>>>
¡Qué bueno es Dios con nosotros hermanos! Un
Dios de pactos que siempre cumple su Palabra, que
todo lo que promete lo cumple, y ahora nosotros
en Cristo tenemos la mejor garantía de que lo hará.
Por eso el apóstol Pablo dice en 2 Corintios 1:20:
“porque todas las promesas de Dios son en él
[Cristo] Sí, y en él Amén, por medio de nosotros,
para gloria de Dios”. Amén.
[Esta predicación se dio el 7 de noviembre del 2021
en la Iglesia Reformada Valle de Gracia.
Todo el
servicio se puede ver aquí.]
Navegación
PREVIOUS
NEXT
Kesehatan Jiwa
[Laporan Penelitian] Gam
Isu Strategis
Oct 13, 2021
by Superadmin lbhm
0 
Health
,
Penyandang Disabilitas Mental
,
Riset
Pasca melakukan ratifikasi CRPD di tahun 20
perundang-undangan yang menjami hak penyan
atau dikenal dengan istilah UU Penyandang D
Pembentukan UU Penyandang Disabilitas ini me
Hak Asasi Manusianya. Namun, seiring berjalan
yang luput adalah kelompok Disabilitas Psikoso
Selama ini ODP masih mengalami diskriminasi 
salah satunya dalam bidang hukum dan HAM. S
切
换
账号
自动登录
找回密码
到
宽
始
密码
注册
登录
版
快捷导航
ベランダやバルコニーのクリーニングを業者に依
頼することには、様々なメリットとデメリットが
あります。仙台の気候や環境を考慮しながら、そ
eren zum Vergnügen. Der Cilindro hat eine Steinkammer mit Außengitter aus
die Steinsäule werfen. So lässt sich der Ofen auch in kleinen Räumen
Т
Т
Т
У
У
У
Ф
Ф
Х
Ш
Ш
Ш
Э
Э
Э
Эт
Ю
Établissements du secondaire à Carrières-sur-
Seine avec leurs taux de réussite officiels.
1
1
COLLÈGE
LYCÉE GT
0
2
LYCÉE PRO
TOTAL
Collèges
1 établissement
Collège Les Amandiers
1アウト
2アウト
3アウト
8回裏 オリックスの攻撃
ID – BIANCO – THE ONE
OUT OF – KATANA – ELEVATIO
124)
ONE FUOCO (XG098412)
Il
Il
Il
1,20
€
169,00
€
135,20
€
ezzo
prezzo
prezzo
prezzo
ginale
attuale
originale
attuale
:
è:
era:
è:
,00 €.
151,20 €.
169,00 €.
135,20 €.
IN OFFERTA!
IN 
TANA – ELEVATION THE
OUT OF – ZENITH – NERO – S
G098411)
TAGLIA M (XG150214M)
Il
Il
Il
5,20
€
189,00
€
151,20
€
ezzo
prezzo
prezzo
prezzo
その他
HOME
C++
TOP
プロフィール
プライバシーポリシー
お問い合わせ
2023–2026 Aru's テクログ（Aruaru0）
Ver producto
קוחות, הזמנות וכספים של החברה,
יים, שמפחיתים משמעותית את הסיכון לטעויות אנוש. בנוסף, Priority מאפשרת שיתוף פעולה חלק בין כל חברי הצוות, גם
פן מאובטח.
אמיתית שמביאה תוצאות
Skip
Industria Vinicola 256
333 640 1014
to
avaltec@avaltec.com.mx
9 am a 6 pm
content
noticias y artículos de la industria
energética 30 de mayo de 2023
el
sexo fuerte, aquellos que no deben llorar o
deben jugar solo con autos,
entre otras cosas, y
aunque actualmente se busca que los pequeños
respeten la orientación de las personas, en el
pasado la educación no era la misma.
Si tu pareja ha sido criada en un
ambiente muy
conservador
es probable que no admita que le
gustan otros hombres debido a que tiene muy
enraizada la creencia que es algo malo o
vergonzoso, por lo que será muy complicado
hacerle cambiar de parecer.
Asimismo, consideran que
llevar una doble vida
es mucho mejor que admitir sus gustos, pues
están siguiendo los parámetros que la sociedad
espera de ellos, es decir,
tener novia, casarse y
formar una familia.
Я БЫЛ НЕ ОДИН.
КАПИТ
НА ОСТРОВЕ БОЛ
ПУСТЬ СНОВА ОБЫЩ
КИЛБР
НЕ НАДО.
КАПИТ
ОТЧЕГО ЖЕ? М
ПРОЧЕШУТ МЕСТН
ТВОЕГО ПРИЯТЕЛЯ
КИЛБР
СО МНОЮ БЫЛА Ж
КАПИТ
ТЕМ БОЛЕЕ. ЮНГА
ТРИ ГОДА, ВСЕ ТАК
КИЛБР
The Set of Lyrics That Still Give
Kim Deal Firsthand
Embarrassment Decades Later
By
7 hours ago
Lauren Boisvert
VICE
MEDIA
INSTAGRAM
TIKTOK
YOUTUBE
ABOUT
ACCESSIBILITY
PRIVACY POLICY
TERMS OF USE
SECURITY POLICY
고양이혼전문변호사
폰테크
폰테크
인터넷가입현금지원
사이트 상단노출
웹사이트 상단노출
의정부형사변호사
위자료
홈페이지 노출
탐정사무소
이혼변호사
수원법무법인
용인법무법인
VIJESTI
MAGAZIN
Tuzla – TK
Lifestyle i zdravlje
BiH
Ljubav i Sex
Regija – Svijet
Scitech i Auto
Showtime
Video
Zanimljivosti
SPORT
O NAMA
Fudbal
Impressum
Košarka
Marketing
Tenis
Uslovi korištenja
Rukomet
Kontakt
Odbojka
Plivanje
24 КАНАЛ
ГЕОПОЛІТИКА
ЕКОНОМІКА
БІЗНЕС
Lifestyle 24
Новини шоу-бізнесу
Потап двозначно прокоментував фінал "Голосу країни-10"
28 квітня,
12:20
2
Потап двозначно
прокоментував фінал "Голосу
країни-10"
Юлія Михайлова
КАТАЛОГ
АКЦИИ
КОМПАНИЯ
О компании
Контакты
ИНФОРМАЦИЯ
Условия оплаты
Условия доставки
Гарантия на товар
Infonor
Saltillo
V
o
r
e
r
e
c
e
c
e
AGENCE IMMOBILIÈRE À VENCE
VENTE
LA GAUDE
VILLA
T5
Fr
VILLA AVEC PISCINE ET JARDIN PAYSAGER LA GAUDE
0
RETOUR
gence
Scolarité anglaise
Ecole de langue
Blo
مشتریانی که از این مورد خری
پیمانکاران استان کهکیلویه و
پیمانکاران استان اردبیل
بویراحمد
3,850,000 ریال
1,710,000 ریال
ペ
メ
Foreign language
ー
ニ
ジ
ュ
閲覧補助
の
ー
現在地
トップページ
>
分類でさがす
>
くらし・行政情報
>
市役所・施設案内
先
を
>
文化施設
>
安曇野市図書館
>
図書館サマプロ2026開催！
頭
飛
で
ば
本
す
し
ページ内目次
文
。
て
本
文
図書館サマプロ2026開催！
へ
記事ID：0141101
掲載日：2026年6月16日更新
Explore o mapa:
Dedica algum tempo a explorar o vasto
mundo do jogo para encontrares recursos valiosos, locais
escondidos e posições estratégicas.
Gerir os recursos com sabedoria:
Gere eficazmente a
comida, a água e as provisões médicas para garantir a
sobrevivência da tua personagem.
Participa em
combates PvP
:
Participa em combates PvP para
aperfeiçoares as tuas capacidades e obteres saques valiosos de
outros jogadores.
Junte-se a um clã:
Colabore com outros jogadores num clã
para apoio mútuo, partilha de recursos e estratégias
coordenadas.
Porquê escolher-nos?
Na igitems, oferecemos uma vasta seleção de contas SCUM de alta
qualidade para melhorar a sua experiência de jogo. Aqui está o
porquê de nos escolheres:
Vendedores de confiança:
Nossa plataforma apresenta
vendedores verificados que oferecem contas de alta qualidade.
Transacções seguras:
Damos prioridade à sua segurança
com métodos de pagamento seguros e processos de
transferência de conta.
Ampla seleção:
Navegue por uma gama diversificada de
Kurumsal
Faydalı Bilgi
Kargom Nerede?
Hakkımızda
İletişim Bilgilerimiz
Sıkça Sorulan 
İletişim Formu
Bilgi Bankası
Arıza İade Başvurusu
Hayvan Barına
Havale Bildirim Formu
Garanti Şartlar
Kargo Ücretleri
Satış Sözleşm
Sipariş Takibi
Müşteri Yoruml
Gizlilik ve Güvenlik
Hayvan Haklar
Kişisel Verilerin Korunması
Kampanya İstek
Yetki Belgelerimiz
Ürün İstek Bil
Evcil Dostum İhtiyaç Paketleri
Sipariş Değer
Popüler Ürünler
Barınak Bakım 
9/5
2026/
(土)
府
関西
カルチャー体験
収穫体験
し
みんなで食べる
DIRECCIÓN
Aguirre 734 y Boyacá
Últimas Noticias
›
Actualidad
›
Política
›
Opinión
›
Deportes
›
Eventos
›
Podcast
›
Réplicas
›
<<<
### PROMPT
For the records above, state how many lines contain the word "cumple". Give only the number.

### YOUR SOLUTION
2